___ Data supplied ___

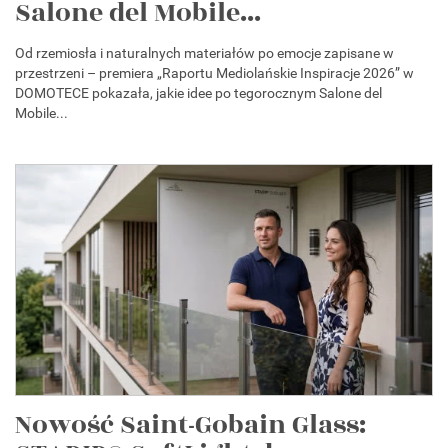
Salone del Mobile...
Od rzemiosła i naturalnych materiałów po emocje zapisane w
przestrzeni – premiera „Raportu Mediolańskie Inspiracje 2026” w
DOMOTECE pokazała, jakie idee po tegorocznym Salone del
Mobile...
Nowość Saint-Gobain Glass:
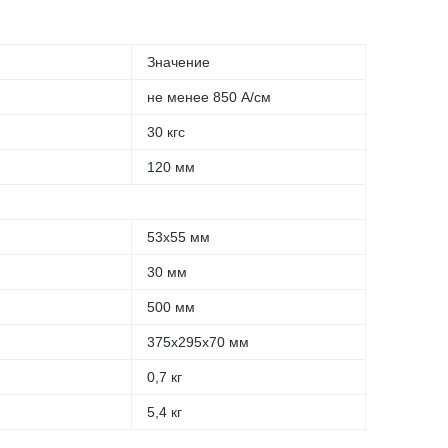
Значение
не менее 850 А/см
30 кгс
120 мм
53х55 мм
30 мм
500 мм
375х295х70 мм
0,7 кг
5,4 кг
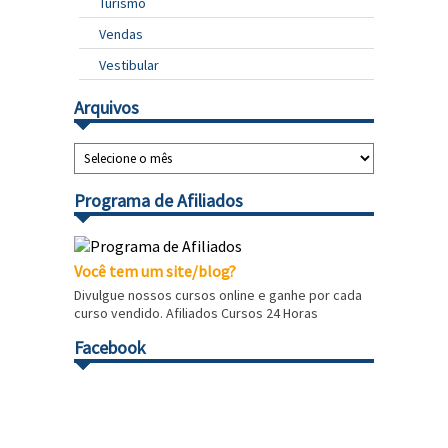
Turismo
Vendas
Vestibular
Arquivos
Programa de Afiliados
Você tem um site/blog?
Divulgue nossos cursos online e ganhe por cada
curso vendido. Afiliados Cursos 24 Horas
Facebook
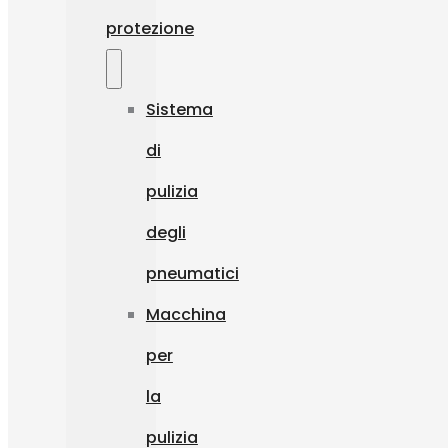
protezione
Sistema
di
pulizia
degli
pneumatici
Macchina
per
la
pulizia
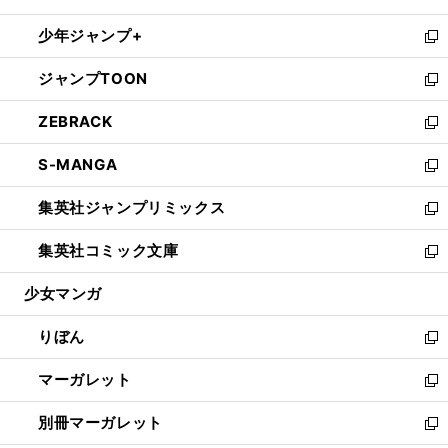
開
ウ
ン
ウ
し
少年ジャンプ+
く
で
ド
ィ
い
新
開
ウ
ン
ウ
し
ジャンプTOON
く
で
ド
ィ
い
新
開
ウ
ン
ウ
し
ZEBRACK
く
で
ド
ィ
い
新
開
ウ
ン
ウ
し
S-MANGA
く
で
ド
ィ
い
新
開
ウ
ン
ウ
し
集英社ジャンプリミックス
く
で
ド
ィ
い
新
開
ウ
ン
ウ
し
集英社コミック文庫
く
で
ド
ィ
い
新
開
ウ
ン
ウ
し
少女マンガ
く
で
ド
ィ
い
開
ウ
ン
ウ
りぼん
く
で
ド
ィ
新
開
ウ
ン
し
マーガレット
く
で
ド
い
新
開
ウ
ウ
し
別冊マーガレット
く
で
ィ
い
新
開
ン
ウ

___

• Exercise instructions
Excluding the pictures, transcribe all of the entries exactly.

• Answer to the problem
Salone del Mobile...
Od rzemiosła i naturalnych materiałów po emocje zapisane w
przestrzeni – premiera „Raportu Mediolańskie Inspiracje 2026” w
DOMOTECE pokazała, jakie idee po tegorocznym Salone del
Mobile...
Nowość Saint-Gobain Glass:
Значение
не менее 850 А/см
30 кгс
120 мм
53х55 мм
30 мм
500 мм
375х295х70 мм
0,7 кг
5,4 кг
Turismo
Vendas
Vestibular
Arquivos
Programa de Afiliados
Você tem um site/blog?
Divulgue nossos cursos online e ganhe por cada
curso vendido. Afiliados Cursos 24 Horas
Facebook
protezione
Sistema
di
pulizia
degli
pneumatici
Macchina
per
la
pulizia
開
ウ
ン
ウ
し
少年ジャンプ+
く
で
ド
ィ
い
新
開
ウ
ン
ウ
し
ジャンプTOON
く
で
ド
ィ
い
新
開
ウ
ン
ウ
し
ZEBRACK
く
で
ド
ィ
い
新
開
ウ
ン
ウ
し
S-MANGA
く
で
ド
ィ
い
新
開
ウ
ン
ウ
し
集英社ジャンプリミックス
く
で
ド
ィ
い
新
開
ウ
ン
ウ
し
集英社コミック文庫
く
で
ド
ィ
い
新
開
ウ
ン
ウ
し
少女マンガ
く
で
ド
ィ
い
開
ウ
ン
ウ
りぼん
く
で
ド
ィ
新
開
ウ
ン
し
マーガレット
く
で
ド
い
新
開
ウ
ウ
し
別冊マーガレット
く
で
ィ
い
新
開
ン
ウ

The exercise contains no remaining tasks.